It also shifts to having a more robustly Italian score, which I bring up mostly because you can't write about The Godfather without genuflecting at Nino Rota, a composer who had no end of triumphs, and a couple candidates for Best Score of All Time in his collaborations with Federico Fellini. He has another candidate right here, notwithstanding that the main theme associated with Sicility was taken intact from his music for the 1958 Fortunella, directed by Eduardo Di Filippo (from a Fellini script!). Even before the film begins, we get a taste of Rota's strategy, in the extremely sad-sounding horns that introduce the first statement of the Godfather Waltz, a delectably complicated and tricky motif that is, on the surface, romantic and refined and stately, but has a spider-like quality waiting to pounce on us after the full statement of the main melody completes. It is beauty that hides a venomous, malicious undertone - much like the world of brutal thugs with nice homes, nice clothes, and a well-developed sense of honor that the waltz accompanies.

The cast, outside of the significant cases of Brando and Keaton, is also superb throughout. Al Pacino is the star of the show, a working actor who had his well-deserved breakout here, letting evil creep into his portrayal of Michael slowly, and always painted as worn-out pragmatism; really, until he lies to Kay at the end, there's never a point where Pacino clearly wants us to see that Michael knows what he's doing. It's less wide-ranging than he'll get to be in the sequel (where he is the unabashed lead, rather than at the forefront of a busy ensemble), but it's stellar work, especially given that Pacino has to make sure we understand what's changing in Michael during the chronologically manic final hour. But as easy as it is to single him out, there are brilliant performances at every turn, from the very obvious (Robert Duvall being handed every one of his muted reactions on a silver platter by the director) to the slightly less obvious (James Caan's impetuous, violence-prone Sonny is a gangster movie cliché grounded in surprising choices about where to reveal the character's terror and self-doubt - check out his line readings in the "we don't discuss business at the table" scene for an especially sharp example), to the not very obvious at all (Abe Vigoda's portrayal of his character's final scene, contentment and resignation mixed with just a molecule of hope that there's a way out of this that doesn't involve his own death, is a contender for my favorite single scene of a performance in the film).

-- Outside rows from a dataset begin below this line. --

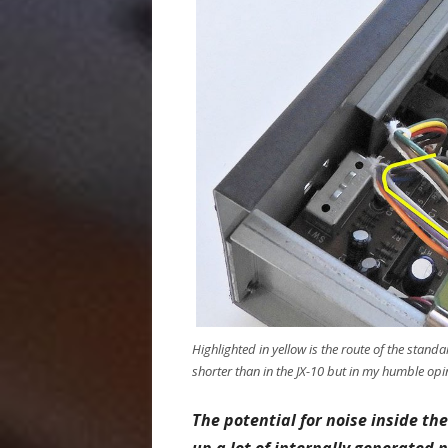
Highlighted in yellow is the route of the sta
shorter than in the JX-10 but in my humble opini
The potential for noise inside th
up a lot of internally generated n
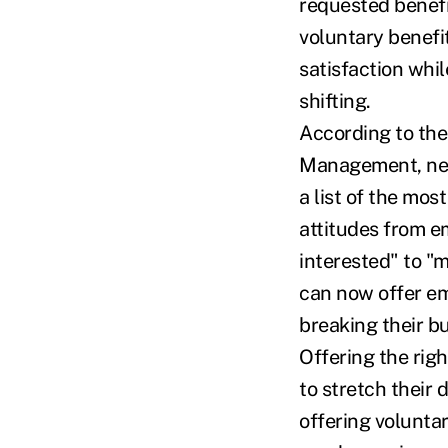
requested benefi
voluntary benefi
satisfaction whil
shifting.
According to th
Management, near
a list of the mos
attitudes from 
interested" to "
can now offer em
breaking their b
Offering the rig
to stretch their 
offering volunta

It is, that is to say, a terrifyingly complete work, impressive in every way, an exemplar of every aspect of the filmmaker's craft, and so oferstuffed in the ideas it depicts and the themes it explores that it feels like you can watch an entirely new film with a whole new message every time you turn it on. Given how hectic and unpleasant the shoot was, and how little he believed in the project at the onset, it's astonishing how strong of a guiding hand Coppola keeps on the whole affair; this is one of those movies where every single collaborator is doing such incredible work that you can't help but want to ascribe all the success to the director making sure they're all lined up, weirdly enough. As much as I bristle when the film's loudest fans suggest that it's obviously the pinnacle of filmmaking, or at least American filmmaking, or at least American filmmaking in the '70s (it is the only perfect five-star masterpiece that I would also be inclined to describe as "overrated"), there's no denying that this is a consummate achieve that deserved all of its considerable financial and critical success, and has completely earned the exciting freshness that still clings to it nearly half a century later. Hard as its themes get, and for as long as it is, this is one of the most compulsively watchable of great films, and that counts for just as much as the immaculate craft does.

Reviews in this series
The Godfather (Coppola, 1972)
The Godfather, Part II (Coppola, 1974)
The Godfather, Part III (Coppola, 1990)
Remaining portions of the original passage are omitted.